Latest update: May 17, 2022
Companies are regularly in contact with people. It can be suppliers, business partners, consultants or employees – all of whom contribute to the business in their own way. It is important when running a business to understand a company's rights and obligations in that relationship. This is especially important for the employees who both contribute to a company at the same time also have obligations towards the employer.
Labour law regulates the relationship between employees and employers. Labour law gives employers and employees both rights and obligations and is governed by both mandatory law and to a large extent by collective agreements. Anyone who participates in the labour market, whether they are an employer or an employee, regardless of industry, position or whether they work in the public or private sector, will encounter and be affected by the right of work. That said, not everyone a company works with is employed. In this text, we will not focus on collective agreements. However, we can support on issues of collective agreements if you have any.
Types of employment contract
There are 2 common forms of employment in Sweden.
- permanent employment, i.e. for an indefinite period of time and sometimes referred to as permanent employment,
- fixed-term employment, i.e. employment for a certain period of time
Permanent employment means that the employee is employed until the employee or employer terminates the employment or the employee retires. An employment relationship is considered to be indefinite unless an agreement has been concluded to the contrary.
In the case of temporary employment, the employment is limited in time. Common forms of fixed-term employment
- substitute, where someone is employed to replace someone who is, for example, ill or on parental leave, and
- seasonal work, such as summer jobs or holiday jobs, for example during the Christmas period.
Please note that fixed-term employment may be transferred to a permanent position if the employee has had fixed-term employment for longer than 2 years over a 5-year period.

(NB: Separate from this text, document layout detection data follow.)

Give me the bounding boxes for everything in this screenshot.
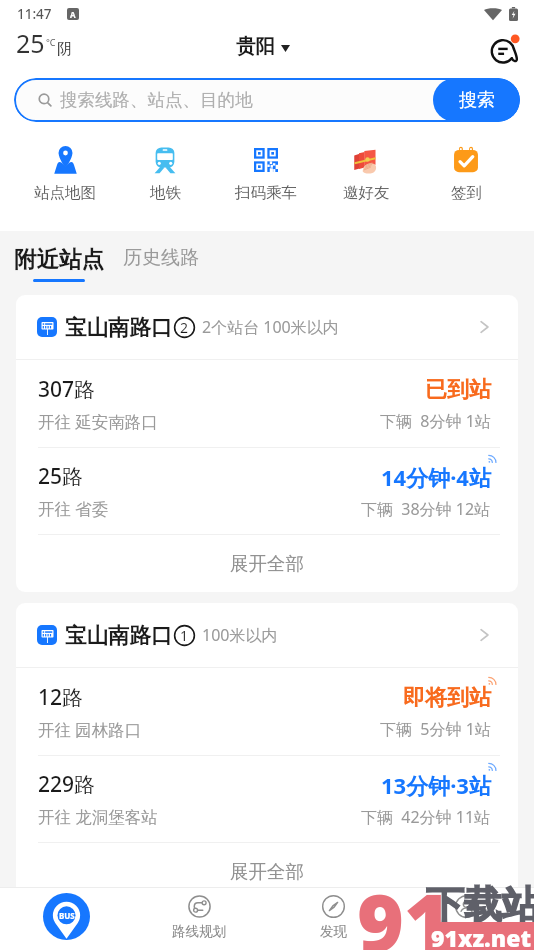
button[interactable]: 搜索线路、站点、目的地 [14,78,520,122]
staticText: 展开全部 [230,860,304,883]
staticText: 下辆 42分钟 11站 [361,806,491,828]
staticText: 307路 [38,375,96,404]
button[interactable]: 邀好友 [321,143,411,203]
staticText: 下辆 5分钟 1站 [380,718,491,740]
button[interactable]: 扫码乘车 [221,143,311,203]
staticText: 下辆 8分钟 1站 [380,410,491,432]
staticText: 宝山南路口 [65,314,173,341]
staticText: 91 [357,866,451,950]
staticText: 贵阳 [236,34,275,59]
button[interactable]: 地铁 [120,143,210,203]
button[interactable]: 实时公交 [43,893,90,940]
staticText: 2个站台 100米以内 [202,316,339,338]
button[interactable]: 12路 [16,668,518,755]
staticText: BUS [59,910,75,921]
button[interactable]: 历史线路 [123,252,199,276]
staticText: 即将到站 [403,684,491,712]
staticText: 2 [180,318,189,337]
button[interactable]: 展开全部 [16,535,518,592]
staticText: 下载站 [426,881,534,929]
staticText: 站点地图 [34,183,96,203]
staticText: 开往 龙洞堡客站 [38,805,158,828]
staticText: 我的 [453,923,480,940]
staticText: °C [46,36,56,48]
button[interactable]: 搜索 [433,78,520,122]
button[interactable]: 发现 [293,894,373,940]
staticText: 邀好友 [343,183,390,203]
button[interactable]: 站点地图 [20,143,110,203]
staticText: 宝山南路口 [65,622,173,649]
staticText: 91xz.net [431,922,531,950]
staticText: 搜索线路、站点、目的地 [60,89,253,111]
staticText: 13分钟·3站 [381,770,491,800]
staticText: 路线规划 [172,923,226,940]
staticText: 11:47 [17,5,52,23]
staticText: 扫码乘车 [235,183,297,203]
staticText: 阴 [57,40,72,59]
button[interactable]: 展开全部 [16,843,518,900]
button[interactable]: 宝山南路口 [16,295,518,359]
button[interactable]: 附近站点 [14,245,104,282]
staticText: 历史线路 [123,246,199,270]
button[interactable]: 307路 [16,360,518,447]
staticText: 开往 延安南路口 [38,410,158,433]
staticText: 100米以内 [202,624,278,646]
staticText: A [70,9,76,20]
staticText: 1 [180,626,189,645]
button[interactable]: 宝山南路口 [16,603,518,667]
button[interactable]: 229路 [16,756,518,842]
staticText: 开往 园林路口 [38,718,142,741]
button[interactable]: 签到 [421,143,511,203]
button[interactable]: 路线规划 [159,894,239,940]
staticText: 搜索 [459,89,495,112]
staticText: 25 [16,26,45,60]
staticText: 地铁 [150,183,181,203]
staticText: 14分钟·4站 [381,462,491,492]
staticText: 展开全部 [230,552,304,575]
staticText: 已到站 [425,376,491,404]
staticText: 附近站点 [14,245,104,273]
staticText: 签到 [451,183,482,203]
button[interactable]: 我的 [426,894,506,940]
button[interactable]: Messages [488,33,522,67]
staticText: 229路 [38,770,96,799]
staticText: 开往 省委 [38,497,109,520]
staticText: 25路 [38,462,84,491]
staticText: 12路 [38,683,84,712]
staticText: 下辆 38分钟 12站 [361,498,491,520]
staticText: 发现 [320,923,347,940]
button[interactable]: 25路 [16,448,518,534]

In addition to the two forms of employment mentioned above, employment may start with a probationary period that may not be longer than 6 months. This can usually be used when an employee starts a new job to let the employer and employee decide whether the role and candidate fit. Om the employer and the employee are satisfied with the arrangement, the probationary period will be transferred to a permanent position when the probation period is over.
Note, in order for owners of companies (limited liability companies) to receive a salary, the company must be registered as an employer and the owners as employees of the company.

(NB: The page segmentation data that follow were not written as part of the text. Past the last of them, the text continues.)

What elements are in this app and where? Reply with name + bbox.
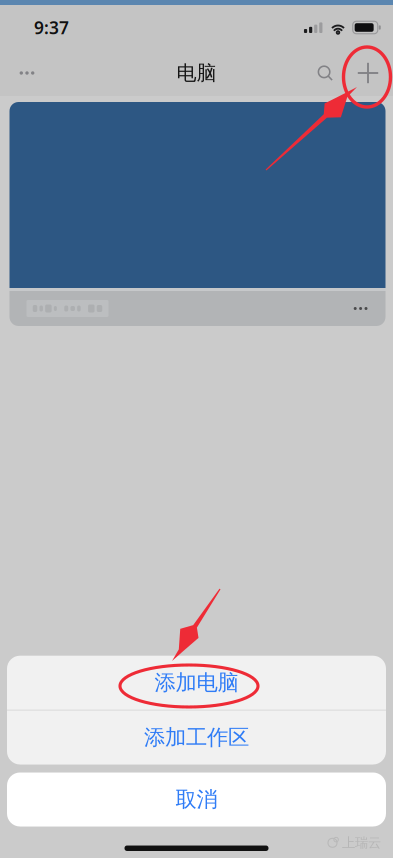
button[interactable]: Search <box>305 51 345 95</box>
staticText: 电脑 <box>176 61 216 85</box>
staticText: 取消 <box>176 786 218 813</box>
staticText: 9:37 <box>34 16 69 39</box>
button[interactable]: Add <box>345 51 391 95</box>
button[interactable]: More options <box>5 51 49 95</box>
button[interactable]: 取消 <box>7 772 386 826</box>
button[interactable]: 添加电脑 <box>7 656 386 710</box>
staticText: 添加电脑 <box>154 670 238 696</box>
button[interactable]: Remote computer <box>10 102 386 326</box>
staticText: 添加工作区 <box>144 724 249 751</box>
staticText: 上瑞云 <box>342 835 381 851</box>
button[interactable]: 添加工作区 <box>7 710 386 764</box>
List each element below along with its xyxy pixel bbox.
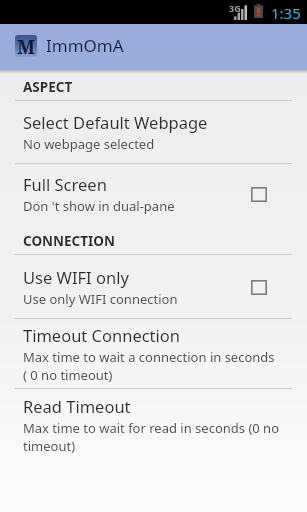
button[interactable]: Toggle Full Screen <box>235 173 283 215</box>
staticText: 1:35 <box>271 3 301 23</box>
staticText: M <box>17 35 36 56</box>
button[interactable]: Toggle Use WIFI only <box>235 266 283 308</box>
staticText: Timeout Connection <box>23 324 181 346</box>
staticText: Select Default Webpage <box>23 111 208 133</box>
staticText: CONNECTION <box>23 232 115 250</box>
staticText: Full Screen <box>23 173 107 195</box>
button[interactable]: Read Timeout <box>0 395 307 455</box>
button[interactable]: Select Default Webpage <box>0 111 307 153</box>
staticText: Max time to wait a connection in seconds… <box>23 348 275 384</box>
staticText: Don 't show in dual-pane <box>23 197 175 215</box>
button[interactable]: Use WIFI only <box>0 266 307 308</box>
staticText: ASPECT <box>23 78 73 96</box>
staticText: 3G <box>229 2 241 14</box>
staticText: ImmOmA <box>46 34 124 57</box>
staticText: Use WIFI only <box>23 266 129 288</box>
staticText: Read Timeout <box>23 395 131 417</box>
staticText: No webpage selected <box>23 135 155 153</box>
staticText: Max time to wait for read in seconds (0 … <box>23 419 284 455</box>
staticText: Use only WIFI connection <box>23 290 178 308</box>
button[interactable]: Full Screen <box>0 173 307 215</box>
button[interactable]: Timeout Connection <box>0 324 307 384</box>
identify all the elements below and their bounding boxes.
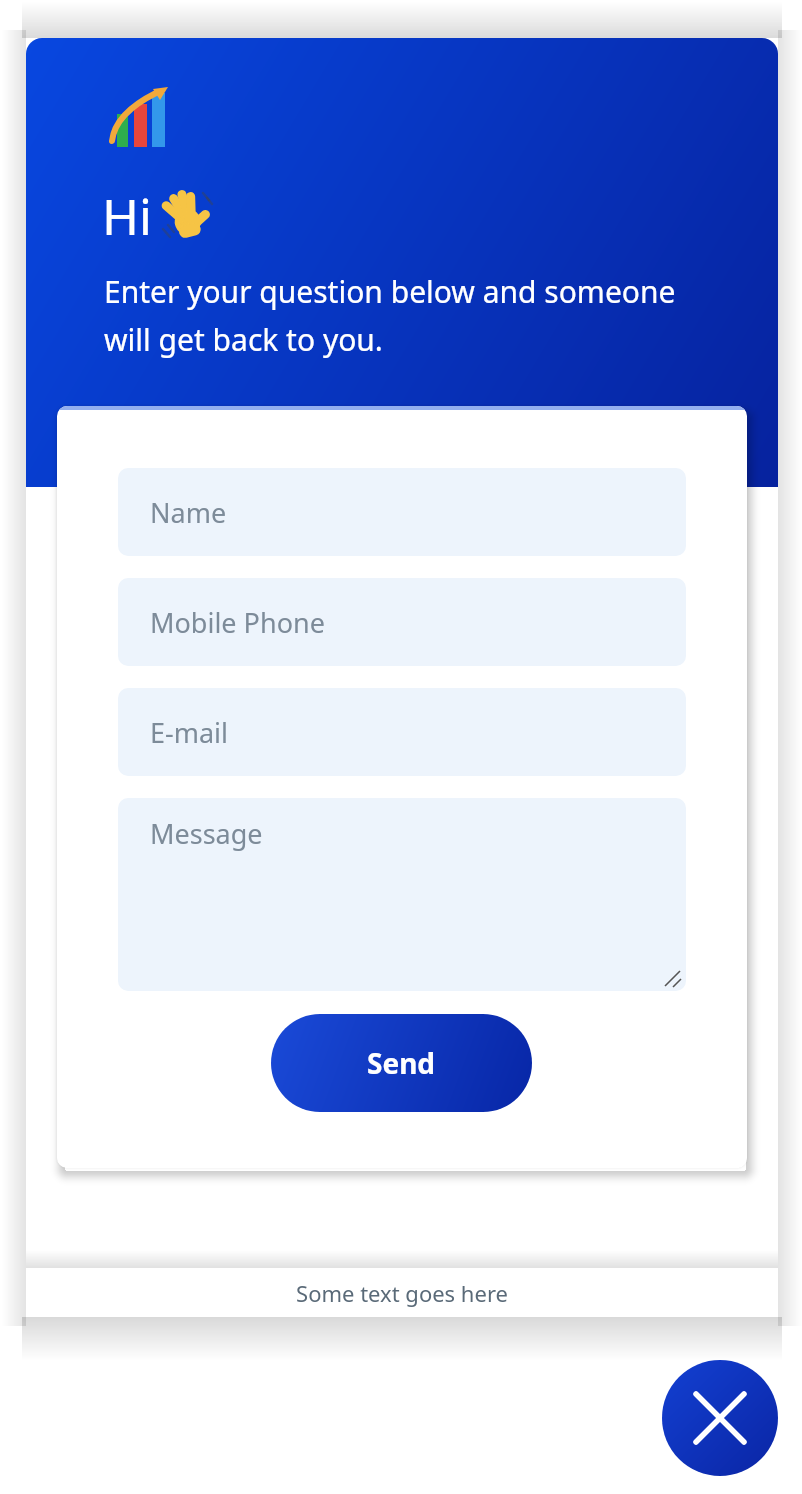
staticText: Enter your question below and someone wi…	[104, 271, 676, 359]
staticText: Send	[367, 1044, 436, 1082]
staticText: E-mail	[150, 714, 229, 751]
button[interactable]: E-mail	[118, 688, 686, 776]
button[interactable]	[662, 1360, 778, 1476]
button[interactable]: Mobile Phone	[118, 578, 686, 666]
button[interactable]: Name	[118, 468, 686, 556]
staticText: Message	[150, 815, 263, 852]
staticText: Hi	[102, 182, 152, 250]
staticText: Mobile Phone	[150, 604, 325, 641]
staticText: Some text goes here	[296, 1278, 508, 1308]
button[interactable]: Message	[118, 798, 686, 991]
staticText: Name	[150, 494, 227, 531]
button[interactable]: Send	[271, 1014, 532, 1112]
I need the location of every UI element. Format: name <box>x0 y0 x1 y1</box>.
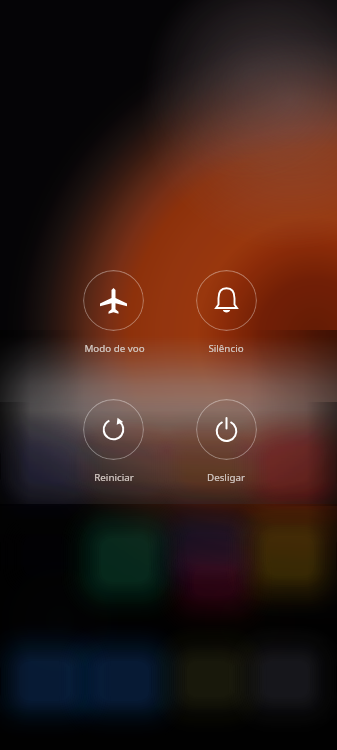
button[interactable]: Desligar <box>196 399 257 460</box>
button[interactable]: Reiniciar <box>83 399 144 460</box>
staticText: Desligar <box>207 471 245 484</box>
button[interactable]: Modo de voo <box>83 270 144 331</box>
staticText: Modo de voo <box>84 342 145 355</box>
staticText: Reiniciar <box>94 471 134 484</box>
staticText: Silêncio <box>208 342 244 355</box>
button[interactable]: Silêncio <box>196 270 257 331</box>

Formal requirements – do employment contracts have to be in writing?
In Sweden, there are no formal requirements for employment contracts, they can be concluded orally and in writing. As mentioned, employers are required to provide written information about important terms of employment - this is something that can be easily done through a written employment contract. However, this does not apply when the period of employment is less than 3 weeks.
As with other types of contracts, we recommend that employment contracts be concluded in writing to ensure transparency between the parties, clarity about the terms of employment and to ensure that the employer fulfils its obligations in writing informs about important terms of employment.
Salary – how much should an employee be paid?
One of the rights of employees is the right to be paid for work done. While many countries provide for a minimum wage (which is generally calculated on an hourly basis), the Swedish state does not provide any national minimum wage legislation. Instead, the Swedish government expects collective agreements to ensure a reasonable minimum wage. An employer is also obliged to pay social security contributions as well as holiday compensation. However, it is also common for employers to provide insurance and pension schemes to workers.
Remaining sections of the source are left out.